When I took over the United States—when I became President—Iran was a real threat to the entire Middle East and maybe beyond. And now they're having very, very big difficulties, to put it mildly. So we'll see.

Counterterrorism Efforts in Pakistan

Q. Are you happy with the progress that Pakistan has made countering terrorism, particularly eliminating terrorism—[inaudible]?

President Trump. I've heard they've made great progress. And under this leader—he's a great leader—I think he wants to make great progress because there's no solution the other way. The other way is only going to lead to death and chaos and poverty. It's all it's going to lead to. I mean, he understands it. Your Prime Minister understands it.

Q. Mr. President——

Kashmir/India-Pakistan Relations/Prime Minister Narendra Modi of India's Remarks in Houston, Texas

Q. Are you concerned about the human rights situation in Kashmir?

President Trump. About which?

Q. Human rights situation—human rights violations.

President Trump. Sure. I'd like to see everything work out.

Q. Have you talked with Modi?

President Trump. I want it to be humane. I want everybody to be treated well. You have two big countries, and they're warring countries, and they've been fighting.

And I mean, I heard a very aggressive statement yesterday. I don't have to say that. I was there. I didn't know I was going to hear that statement, I had said. But I was sitting there and I heard a very aggressive statement yesterday from India, from the Prime Minister, and I will say it was very well received within the rule—you know, within in the room. The statement itself. That was a big room; there were 59,000 people.

But it was a very aggressive statement, and I hope that they're going to be able to come together—India and Pakistan—and do something that's really smart and good for both. And I'm sure there could be—there's always a solution. And I really believe there's a solution for that.

[Several reporters began speaking at once.]

Q. [Inaudible]

The President. Easy. Easy. You've asked one already. Go ahead. Quickly. Make a 1-second statement. Go ahead, make a statement.
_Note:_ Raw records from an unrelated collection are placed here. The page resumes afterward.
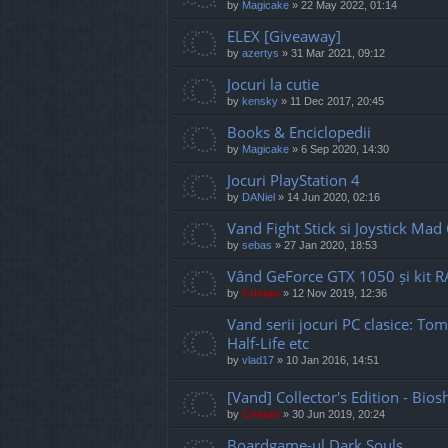
by
Magicake
»
22 May 2022, 01:14
ELEX [Giveaway]
by
azertys
»
31 Mar 2021, 09:12
Jocuri la cutie
by
kensky
»
11 Dec 2017, 20:45
Books & Enciclopedii
by
Magicake
»
6 Sep 2020, 14:30
Jocuri PlayStation 4
by
DANiel
»
14 Jun 2020, 02:16
Vand Fight Stick si Joystick Mad
by
sebas
»
27 Jan 2020, 18:53
Vând GeForce GTX 1050 și kit
by
Cristan
»
12 Nov 2019, 12:36
Vand serii jocuri PC clasice: Tom
Half-Life etc
by
vlad17
»
10 Jan 2016, 14:51
[Vand] Collector's Edition - Bio
by
Cristan
»
30 Jun 2019, 20:24
Boardgame-ul Dark Souls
Q. Now, if you can solve this outstanding issue of Kashmir——

President Trump. Yes.

Q. ——very likely and definitely you will be deserving a Nobel Prize on that. President Trump. I think I'll get a Nobel Prize for a lot of things. [Laughter] I think I'm going to get a Nobel Prize for a lot of things, if they gave it out fairly, which they don't.

Q. Mr. President——

President Trump. They gave it out—well, they gave one to Obama immediately upon his ascent to the Presidency, and he had no idea why he got it. [Laughter] And you know what? That was the only thing I agreed with him on.

Q. [Inaudible]

The President. Come on.

Pakistani News Media

Q. Other than Pakistan and India, the Kashmiri people are suffering the last 50 days. They will talk later on, but right now there was human rights violation in Kashmir. Fifty days lockdown—no internet, no food, no nothing. So you know, what do you want do for the Kashmiri people?

President Trump. Where do you find reporters like this? [Laughter] These guys are fantastic.

All right, go ahead.

Q. [Inaudible]

The President. Wait. Wait. Wait. He's talking. Let the American talk for a change. [Laughter]
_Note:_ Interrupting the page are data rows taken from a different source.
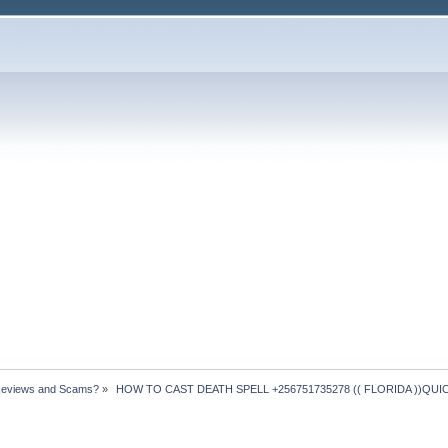
Reviews and Scams?
»
 HOW TO CAST DEATH SPELL +256751735278 (( FLORIDA ))QUICK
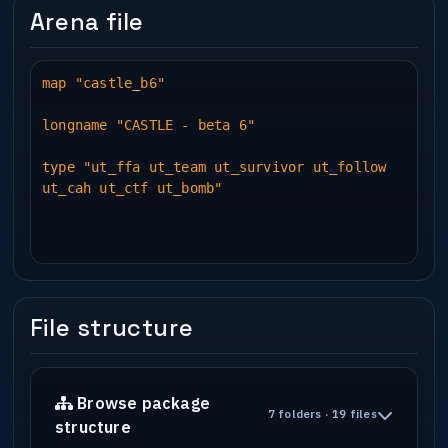
Arena file
map "castle_b6"
longname "CASTLE - beta 6"
type "ut_ffa ut_team ut_survivor ut_follow
ut_cah ut_ctf ut_bomb"
File structure
Browse package
7 folders · 19 files
structure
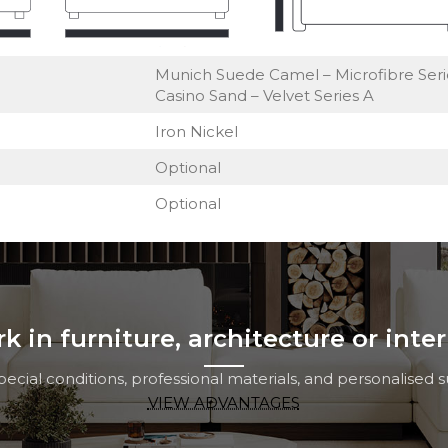
Munich Suede Camel – Microfibre Seri
Casino Sand – Velvet Series A
Iron Nickel
Optional
Optional
 in furniture, architecture or inte
cial conditions, professional materials, and personalised su
VIEW ADVANTAGES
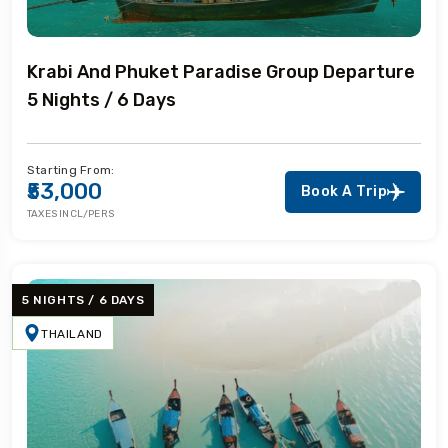
Krabi And Phuket Paradise Group Departure
5 Nights / 6 Days
Starting From:
₹53,000
Book A Trip
TAXES INCL/PERS
5 NIGHTS / 6 DAYS
THAILAND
Taliban-U.S. Peace Negotiations/Suicide Car Bombing in Kabul, Afghanistan

Q. Thank you, sir. Have talks with the Taliban resumed in any way? And have you looked to Pakistan leaders to help you in any way——

President Trump. No, we've hit the Taliban very hard.

Q. ——with assistance in Afghanistan.

President Trump. Yes, I have. And I think that the Pakistan—I think Pakistan will be a great help. I know the Prime Minister wants to be a help. But we've hit the Taliban harder than we've ever hit them, in all of the years. I guess we've been there now 19 years. How ridiculous is that? And when they killed 12 people—one of them an American soldier, as you know, and one a United Nations solider—for the sake of going into the meeting with a little strength, they thought. They went in with weakness. And I canceled everything. We have hit them harder in the last 2 weeks than we've ever hit them before.
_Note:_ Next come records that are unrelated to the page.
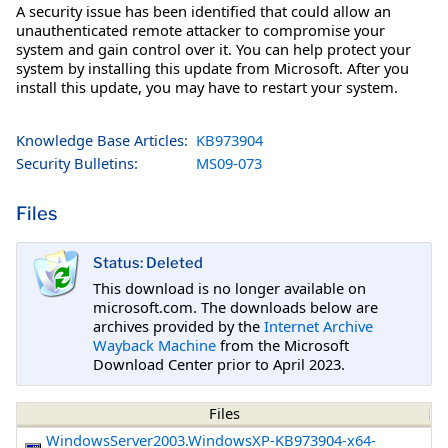
A security issue has been identified that could allow an
unauthenticated remote attacker to compromise your
system and gain control over it. You can help protect your
system by installing this update from Microsoft. After you
install this update, you may have to restart your system.
Knowledge Base Articles:
KB973904
Security Bulletins:
MS09-073
Files
Status: Deleted
This download is no longer available on
microsoft.com. The downloads below are
archives provided by the
Internet Archive
Wayback Machine
from the Microsoft
Download Center prior to April 2023.
Files
WindowsServer2003.WindowsXP-KB973904-x64-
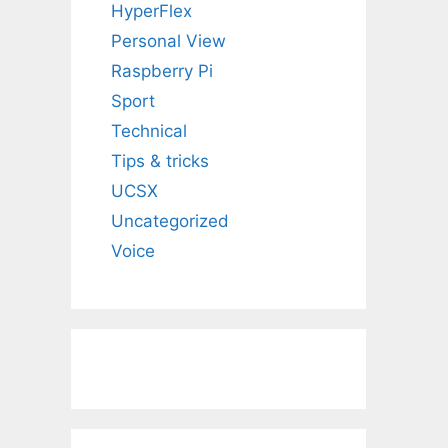
HyperFlex
Personal View
Raspberry Pi
Sport
Technical
Tips & tricks
UCSX
Uncategorized
Voice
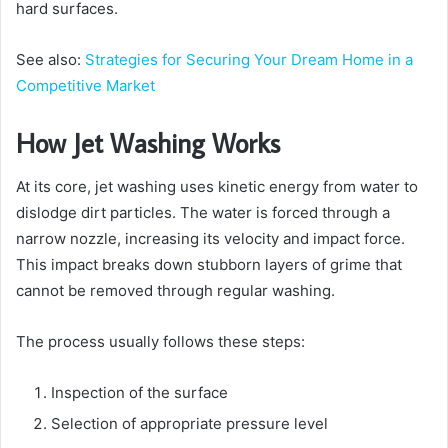
hard surfaces.
See also:
Strategies for Securing Your Dream Home in a
Competitive Market
How Jet Washing Works
At its core, jet washing uses kinetic energy from water to
dislodge dirt particles. The water is forced through a
narrow nozzle, increasing its velocity and impact force.
This impact breaks down stubborn layers of grime that
cannot be removed through regular washing.
The process usually follows these steps:
Inspection of the surface
Selection of appropriate pressure level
Q. When do you think talks could resume again, sir?

President Trump. We'll see what happens.

Q. Mr. President——

President Trump. But I will say that the Prime Minister has been very helpful, and he wants to do something. He wants to see something happen. So that's fine.


Q. My question is on Pakistan. Mr. Prime Minister, would you like to raise the issue of curfew and lockdown and the atrocities in Kashmir before the President of America? Prime Minister Khan. You know, Mr. President, I was going to raise it in private, but it needs to be said that, for 50 days, 8 million people are under siege by 900,000 troops. And it's a humanitarian issue. And so I was going to say that——

President Trump. [Inaudible]

Prime Minister Khan. ——were you supposed to meet Narendra Modi now, I would have asked you to at least lift the siege. I mean, it's a huge humanitarian crisis taking place.

President Trump. Okay, so we're going to talking about that in a little while.

Prime Minister Khan. Yes. We'll discuss that.

Kashmir/Pakistan-India Relations

Q. Mr. Prime Minister, what are your expectations from American President about the Kashmir issue?

Prime Minister Khan. My expectations: President Trump heads the most powerful country in the world, and the most powerful country in the world has a responsibility. And you know, this—you very kindly want to mediate on this, and you also said that two—both of us, first India and Pakistan has to agree to mediation.

But unfortunately, India is refusing to talk to us. So, in this situation, I feel that this is the beginning of a crisis. I honestly feel that this crisis is going to get much bigger, what is happening in Kashmir. So we would like to talk about that later.

But just the fact that the position of the United States—it's the most powerful country. It can affect the United Nations Security Council. It has a voice. So we look to the U.S. to put out flames in the world.

[Several reporters began asking questions.]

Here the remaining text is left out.